Jules Verne

«Merci! Bell, dit le docteur, et à charge de revanche.

--J'y compte, monsieur Clawbonny, répondit le charpentier, et plût au ciel que nous n'eussions jamais de plus grands malheurs à redouter!

--Hélas, Bell! reprit le docteur, vous faites allusion à Simpson; le pauvre garçon est en proie à de terribles souffrances.

--Craignez-vous pour lui? demanda vivement Hatteras

--Oui, capitaine, reprit le docteur.

--Et que craignez-vous?

--Une violente attaque de scorbut; ses jambes enflent déjà et ses gencives se prennent; le malheureux est là, couché sous les couvertures du traîneau, à demi gelé, et les chocs ravivent à chaque instant ses douleurs; je le plains, Hatteras, et je ne puis rien pour le soulager!

--Pauvre Simpson! murmura Bell.

--Peut-être faudrait-il nous arrêter un jour ou deux, reprit le docteur.

--S'arrêter! s'écria Hatteras, quand la vie de dix-huit hommes tient à notre retour!

--Cependant... fit le docteur.

--Clawbonny, Bell, écoutez-moi, reprit Hatteras; il ne nous reste pas pour vingt jours de vivres! Voyez si nous pouvons perdre un instant!»

Ni le docteur, ni Bell, ne répondirent un seul mot, et le traîneau reprit sa marche un moment interrompue.

Le soir, on s'arrêta au pied d'un monticule de glace dans lequel Bell tailla promptement une caverne; les voyageurs s'y réfugièrent; le docteur passa la nuit à soigner Simpson; le scorbut exerçait déjà sur le malheureux ses affreux ravages, et les souffrances amenaient une plainte continuelle sur ses lèvres tuméfiées.

«Ah! monsieur Clawbonny!

--Du courage, mon garçon! disait le docteur.

--Je n'en reviendrai pas! je le sens! je n'en puis plus! j'aime mieux mourir!»

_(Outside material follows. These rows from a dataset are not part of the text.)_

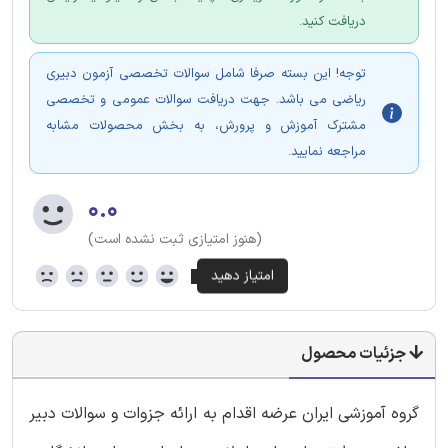
دریافت کنید.
توجه! این بسته صرفا شامل سوالات تخصصی آزمون دبیری
ریاضی می باشد. جهت دریافت سوالات عمومی و تخصصی
مشترک آموزش و پرورش، به بخش محصولات مشابه
مراجعه نمایید.
۰.۰
(هنوز امتیازی ثبت نشده است)
جزئیات محصول
گروه آموزشی ایران عرضه اقدام به ارائه جزوات و سوالات دبیر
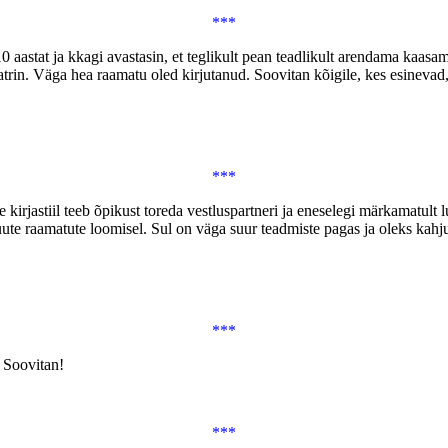
***
 10 aastat ja kkagi avastasin, et teglikult pean teadlikult arendama kaas
rin. Väga hea raamatu oled kirjutanud. Soovitan kõigile, kes esinevad, 
***
kirjastiil teeb õpikust toreda vestluspartneri ja eneselegi märkamatult l
ute raamatute loomisel. Sul on väga suur teadmiste pagas ja oleks kahju
***
. Soovitan!
***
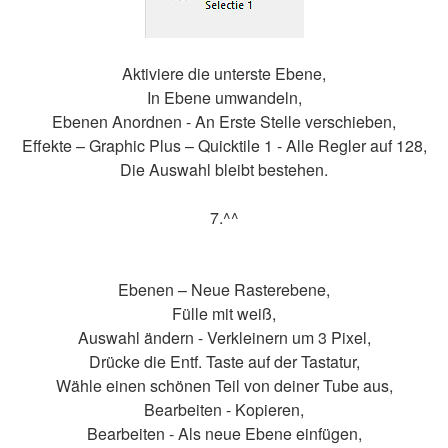
Aktiviere die unterste Ebene,
In Ebene umwandeln,
Ebenen Anordnen - An Erste Stelle verschieben,
Effekte – Graphic Plus – Quicktile 1 - Alle Regler auf 128,
Die Auswahl bleibt bestehen.
7.^^
Ebenen – Neue Rasterebene,
Fülle mit weiß,
Auswahl ändern - Verkleinern um 3 Pixel,
Drücke die Entf. Taste auf der Tastatur,
Wähle einen schönen Teil von deiner Tube aus,
Bearbeiten - Kopieren,
Bearbeiten - Als neue Ebene einfügen,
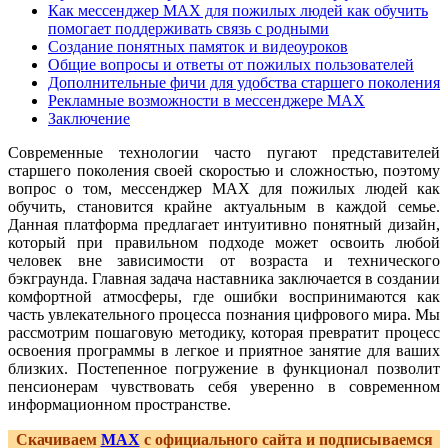
Как мессенджер MAX для пожилых людей как обучить
помогает поддерживать связь с родными
Создание понятных памяток и видеоуроков
Общие вопросы и ответы от пожилых пользователей
Дополнительные фичи для удобства старшего поколения
Рекламные возможности в мессенджере MAX
Заключение
Современные технологии часто пугают представителей
старшего поколения своей скоростью и сложностью, поэтому
вопрос о том, мессенджер MAX для пожилых людей как
обучить, становится крайне актуальным в каждой семье.
Данная платформа предлагает интуитивно понятный дизайн,
который при правильном подходе может освоить любой
человек вне зависимости от возраста и технического
бэкграунда. Главная задача наставника заключается в создании
комфортной атмосферы, где ошибки воспринимаются как
часть увлекательного процесса познания цифрового мира. Мы
рассмотрим пошаговую методику, которая превратит процесс
освоения программы в легкое и приятное занятие для ваших
близких. Постепенное погружение в функционал позволит
пенсионерам чувствовать себя уверенно в современном
информационном пространстве.
Скачиваем
MAX
с официального сайта и подписываемся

A ces paroles désespérées, le docteur répondait par des soins incessants; quoique brisé lui-même des fatigues du jour, il employait la nuit à composer quelque potion calmante pour le malade; mais déjà le lime-juice restait sans action, et les frictions n'empêchaient pas le scorbut de s'étendre peu à peu.

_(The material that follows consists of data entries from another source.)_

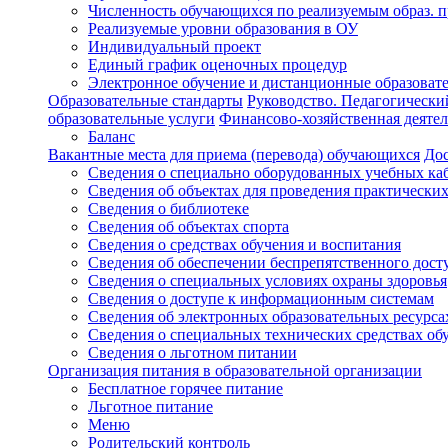
Численность обучающихся по реализуемым образ. 
Реализуемые уровни образования в ОУ
Индивидуальный проект
Единый график оценочных процедур
Электронное обучение и дистанционные образоват
Образовательные стандарты
Руководство. Педагогически
образовательные услуги
Финансово-хозяйственная деятел
Баланс
Вакантные места для приема (перевода) обучающихся
Дос
Сведения о специально оборудованных учебных ка
Сведения об объектах для проведения практических
Сведения о библиотеке
Сведения об объектах спорта
Сведения о средствах обучения и воспитания
Сведения об обеспечении беспрепятственного досту
Сведения о специальных условиях охраны здоровья
Сведения о доступе к информационным системам
Сведения об электронных образовательных ресурса
Сведения о специальных технических средствах об
Сведения о льготном питании
Организация питания в образовательной организации
Бесплатное горячее питание
Льготное питание
Меню
Родительский контроль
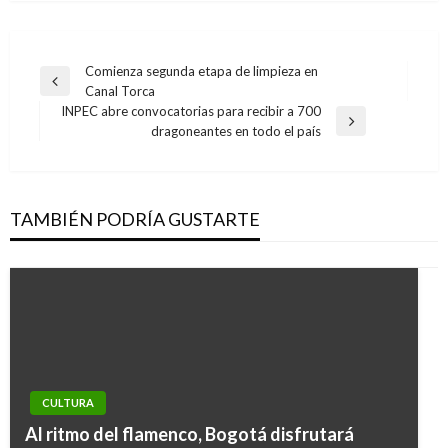
Navegación
Comienza segunda etapa de limpieza en
Entrada
Canal Torca
de
anterior
INPEC abre convocatorias para recibir a 700
entradas
Entrada
dragoneantes en todo el país
siguiente
TAMBIÉN PODRÍA GUSTARTE
CULTURA
BOGOTÁ
Al ritmo del flamenco, Bogotá disfrutará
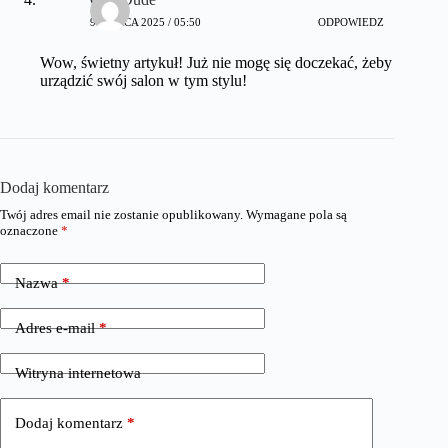
9 MARCA 2025 / 05:50
ODPOWIEDZ
Wow, świetny artykuł! Już nie mogę się doczekać, żeby
urządzić swój salon w tym stylu!
Dodaj komentarz
Twój adres email nie zostanie opublikowany.
Wymagane pola są
oznaczone
*
Nazwa
*
Adres e-mail
*
Witryna internetowa
Dodaj komentarz
*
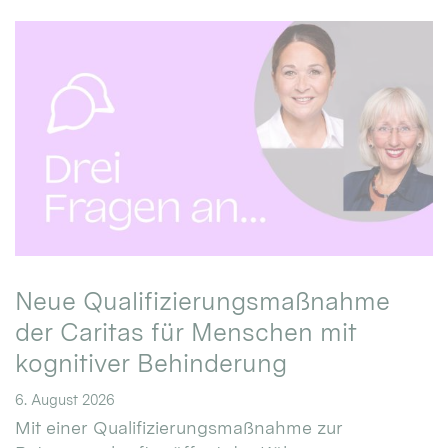
Neue Qualifizierungsmaßnahme
der Caritas für Menschen mit
kognitiver Behinderung
6. August 2026
Mit einer Qualifizierungsmaßnahme zur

Le lendemain, il fallait replacer cet infortuné sur le traîneau, quoiqu'il demandât à rester seul, abandonné, et qu'on le laissât mourir en paix; puis on reprenait cette marche effroyable au milieu de difficultés sans cesse accumulées.

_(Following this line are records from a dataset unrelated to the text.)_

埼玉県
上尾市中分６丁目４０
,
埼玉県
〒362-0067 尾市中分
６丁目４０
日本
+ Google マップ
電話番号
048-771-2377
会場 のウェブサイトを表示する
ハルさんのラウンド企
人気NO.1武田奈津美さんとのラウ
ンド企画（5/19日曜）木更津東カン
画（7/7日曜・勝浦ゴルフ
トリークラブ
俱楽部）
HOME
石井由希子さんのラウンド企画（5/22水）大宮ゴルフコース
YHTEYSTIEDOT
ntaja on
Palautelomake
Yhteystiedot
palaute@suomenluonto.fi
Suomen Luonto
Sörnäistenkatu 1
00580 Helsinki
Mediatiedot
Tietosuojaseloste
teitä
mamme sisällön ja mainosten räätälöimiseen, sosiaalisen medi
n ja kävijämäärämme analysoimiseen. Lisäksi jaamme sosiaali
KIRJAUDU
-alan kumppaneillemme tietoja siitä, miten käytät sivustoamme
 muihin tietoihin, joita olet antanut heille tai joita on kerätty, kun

Les brumes glacées pénétraient ces trois hommes jusqu'aux os; la neige, le grésil, leur fouettaient le visage; ils faisaient le métier de bête de somme, et n'avaient plus une nourriture suffisante.

Duk, semblable à son maître, allait et venait, bravant les fatigues, toujours alerte, découvrant de lui-même la meilleure route à suivre; on s'en remettait à son merveilleux instinct.

Pendant la matinée du 23 janvier, au milieu d'une obscurité presque complète, car la lune était nouvelle Duk avait pris les devants; durant plusieurs heures on le perdit de vue; l'inquiétude prit Hatteras, d'autant plus que de nombreuses traces d'ours sillonnaient le sol; il ne savait trop quel parti prendre, quand des aboiements se firent entendre avec force.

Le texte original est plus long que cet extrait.